2 En over dezelve drie vorsten, van dewelke Daniel de eerste zou zijn, denwelken die stadhouders zelfs zouden rekenschap geven, opdat de koning geen schade leed.
Au-dessus d’eux il y avait trois ministres, dont était Daniel; c’est à eux que ces préfets devaient rendre des comptes, en sorte que le roi ne subît aucun dommage.
3 Toen overtrof deze Daniel die vorsten en die stadhouders, daarom dat een voortreffelijke geest in hem was; en de koning dacht hem te stellen over het gehele koninkrijk.
Bientôt ce Daniel prit le dessus sur les ministres et les préfets, étant doué d’un esprit supérieur, et le roi projetait de le mettre à la tête de tout le royaume.
4 Toen zochten de vorsten en de stadhouders gelegenheid te vinden, tegen Daniel vanwege het koninkrijk; maar zij konden geen gelegenheid noch misdaad vinden, dewijl hij getrouw was, en geen vergrijping noch misdaad in hem gevonden werd.
Alors les ministres et les préfets s’appliquèrent à trouver un grief contre Daniel, du chef de son gouvernement, mais ils ne purent découvrir ni grief, ni méfait, parce qu’il était loyal, de sorte que ni erreur ni faute ne purent être surprises chez lui.
5 Toen zeiden die mannen: Wij zullen tegen dezen Daniel geen gelegenheid vinden, tenzij wij tegen hem iets vinden in de wet zijns Gods.
Aussi ces hommes-là dirent: "Nous ne trouverons aucun grief contre ce Daniel, à moins que nous ne le prenions en défaut dans les choses de sa religion."
6 Zo kwamen deze vorsten en de stadhouders met hopen tot den koning, en zeiden aldus tot hem: O koning Darius, leef in eeuwigheid!
Aussitôt les ministres et les préfets se précipitèrent chez le roi et lui parlèrent ainsi: "Vive à jamais le roi Darius!

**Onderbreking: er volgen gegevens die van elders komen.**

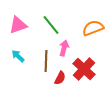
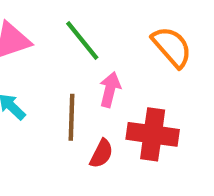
orange semicircle: (93, 28) -> (172, 47), turned 70
red cross: (84, 69) -> (153, 134), turned -35

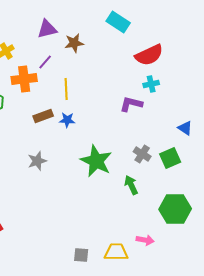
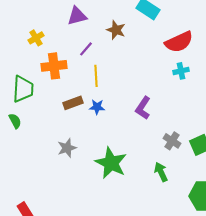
brown star: (74, 43) -> (116, 30), moved, turned 30
purple line: (45, 62) -> (86, 49), moved
purple L-shape: (131, 104) -> (143, 108), moved, turned -70
green star: (96, 161) -> (111, 163), moved

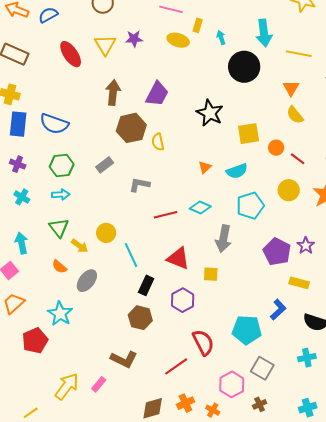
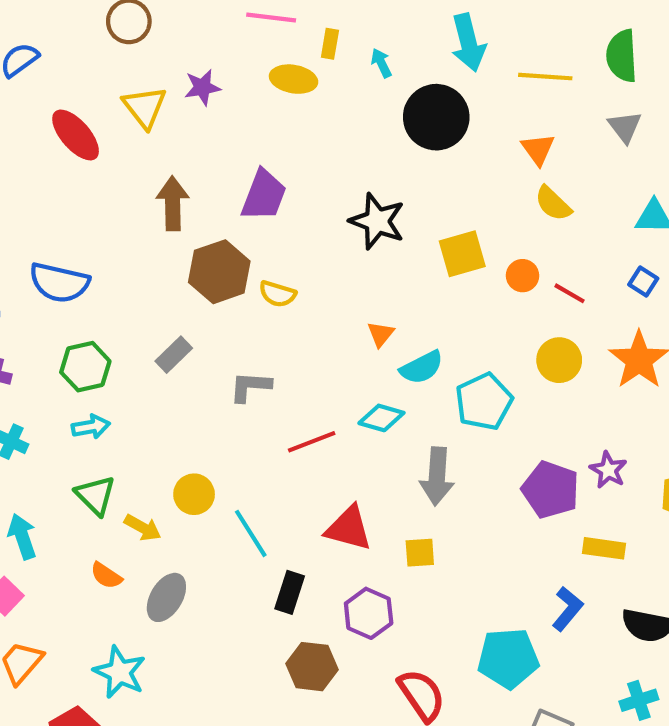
yellow semicircle: (158, 142) -> (277, 294), turned -54
cyan semicircle: (237, 171) -> (422, 367), moved
brown hexagon: (140, 318) -> (312, 667), moved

7 Al de vorsten des rijks, de overheden en stadhouders, de raadsheren en landvoogden hebben zich beraadslaagd een koninklijke ordonnantie te stellen, en een sterk gebod te maken, dat al wie in dertig dagen een verzoek zal doen van enigen god of mens, behalve van u, o koning! die zal in den kuil der leeuwen geworpen worden.
Tous les ministres du royaume, les préfets, les satrapes, les conseillers et les gouverneurs se sont concertés pour faire établir une ordonnance royale et promulguer une défense déclarant que quiconque, durant trente jours, adresserait une prière à tout autre Dieu ou homme qu’à toi-même, ô roi, serait jeté dans la fosse aux lions.
8 Nu, o koning! gij zult een gebod bevestigen, en een schrift tekenen, dat niet veranderd worde, naar de wet der Meden en der Perzen, die niet mag wederroepen worden.
Donc, ô roi, établis la défense et rédige l’édit qui ne puisse être modifié, conformément à la loi immuable de Médie et de Perse."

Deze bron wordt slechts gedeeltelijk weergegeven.